Hair is just hair right? Just something that grows on your head and you can color and style it any way you want to. Well, that simply isn’t true for a lot of folks. For many people in the Black community, hair is as culturally significant as music, dance, language and food.
Let’s get straight to the point—Black hair, as in the race, not the color, is the type of hair that has gone through generations of societal, generational, and cultural negativity. Curls were cute, but not if they were “kinky” curls. Afro-textured hair had been and still is bullied, criticized, and discriminated against so much that that negativity oozed into the Black community itself. From times of American slavery and onward, Black people, especially Black women, were groomed into believing that “good” hair, only came in forms of bouncy curls or straighter; anything beyond that cloud of acceptance was rejected.
To be or appear “white” (as in the race) was the apex of social status hundreds of years ago, and it can still be seen today—from how things like “success,” and “class,” tend to be affiliated with how much they can mirror what white people have it terms of it. When this was noticed by white citizens, many did what they could to destroy any appearance that Black citizens could be on the same level as they were, from the Tulsa Race Riots which destroyed Black Wall Street in 1921 to Tignon laws in the late eighteenth century.
In Louisiana, Tignon Laws were created to lessen Black women’s class distinctions. White female Louisianans felt threatened by Black female citizens’ growing social statuses and attention of white, French, and Spanish-creole male suitors, so the Governor at the time, Esteban Rodriguez Miro, ordered that Black women, free or not, must cover their hair and heads with knotted headdresses, which had formally been adorned in jewelry, beads, and other accents. Historian Virginia M. Gould notes that Miró hoped the law would control women “who had become too light skinned or who dressed too elegantly, or who, in reality, competed too freely with white women for status and thus threatened the social order.”
Post-slavery, and after the invention of the “relaxer” by Madame C.J. Walker, a chemical cream that loosens kinky and curly hair to make it straight, Black women (and men) began to use it in order to appeal to the white masses. If they appeared similar to them, at least in one way, they would garner some of their respect. If they did not appear as slaves did, white citizens would not view them as lowly. Of course, looking back now, that did little to alter racist ideologies but did do a lot of damage within the Black community itself. Little Black children (especially girls because female societal acceptance was heavily based on beauty-standards) grew up hearing that their coily hair was ugly, “bad” hair, were likened to animals, especially the extremely racist caricature of monkeys, and grew up passing along to their own children that one of the only ways to be seen as attractive was to alter their hair from its originality.
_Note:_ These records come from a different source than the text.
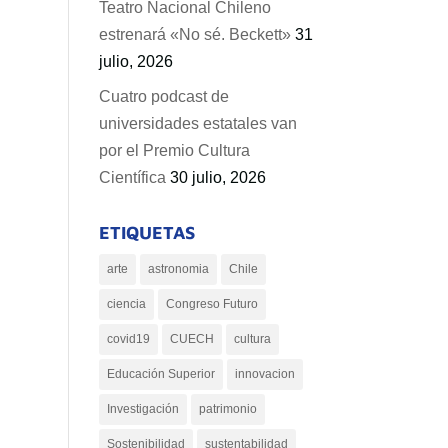
Teatro Nacional Chileno
estrenará «No sé. Beckett»
31
julio, 2026
Cuatro podcast de
universidades estatales van
por el Premio Cultura
Científica
30 julio, 2026
ETIQUETAS
arte
astronomia
Chile
ciencia
Congreso Futuro
covid19
CUECH
cultura
Educación Superior
innovacion
Investigación
patrimonio
Sostenibilidad
sustentabilidad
Despite the overt casual prejudice and racism that we see today, from Zendaya being told she looked like she smelled of weed and patchouli oil for wearing faux dreadlocks, Vanessa Van Dyke being teased by classmates for not having straight hair and almost facing expulsion for wearing her naturally-textured hair at school, the firing of news anchor Rhonda Lee who defended her and Black people’s natural hair after she was thrown racially insensitive comments, a Kenyan blogger named Nancy Roxanne, who boldly claimed that natural hair (on Black women) was ugly, to the word “nappy” being synonymous to words that people use when disgusted, Black women all around the world continue to show that natural hair is culturally relevant and beautiful despite the often bashing it receives.
Not that the embracement of natural hair is something new (remember the 70’s and all the beautiful Afros?), but in recent years, there has been an international outcry of and for Black women to retain to the history, dignity, strength, power, and elegance of our crowns. Protective styles vary from cultural stylings of braids, Bantu knots, twists, dreadlocks, cornrows, Afros, etc., and speak to how Black women have always been able to turn sour lemons into sweet lemonade. The latter statement was so appealing to non-Black people, that many of them began taking those styles and wearing them. If that was not angering, it was plainly annoying when considering all the hate natural hair got that suddenly, it was profitable and for everybody, even though everybody was not tormented, discriminated against, and ridiculed for having those styles and hair texture. (So if you see a Black person angry at a non-Black person for taking Black cultural hairstyles, that’s one of the reasons why. Also because Black people are literally denied things like jobs and schooling because of them, but that’s another think piece for another day.)
I’ve said it before, but I’ll say it again—Black hair is not “just hair.” To say it is is almost insulting.
Something cannot go through a long line of disturbing, hateful, and discriminative history (and present) to only be equated to something else that had never gone through the same thing.